TO DO :: Pull out every line below holding the word "programme".

MATERIAL SHOWN ::
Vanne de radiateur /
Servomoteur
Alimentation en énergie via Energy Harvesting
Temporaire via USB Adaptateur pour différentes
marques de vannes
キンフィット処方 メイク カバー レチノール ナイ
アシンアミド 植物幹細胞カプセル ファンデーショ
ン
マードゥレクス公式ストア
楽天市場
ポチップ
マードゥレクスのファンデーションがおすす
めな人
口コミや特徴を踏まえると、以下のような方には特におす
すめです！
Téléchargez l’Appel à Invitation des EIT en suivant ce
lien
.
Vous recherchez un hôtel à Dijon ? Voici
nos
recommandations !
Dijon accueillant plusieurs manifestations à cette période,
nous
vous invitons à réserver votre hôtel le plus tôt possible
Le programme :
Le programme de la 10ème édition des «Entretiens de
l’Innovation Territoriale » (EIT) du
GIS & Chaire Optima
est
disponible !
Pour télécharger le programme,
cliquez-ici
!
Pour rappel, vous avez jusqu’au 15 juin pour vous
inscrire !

---

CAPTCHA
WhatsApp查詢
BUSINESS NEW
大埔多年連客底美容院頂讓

OUTPUT FOR THIS TASK ::
Le programme :
Le programme de la 10ème édition des «Entretiens de
Pour télécharger le programme,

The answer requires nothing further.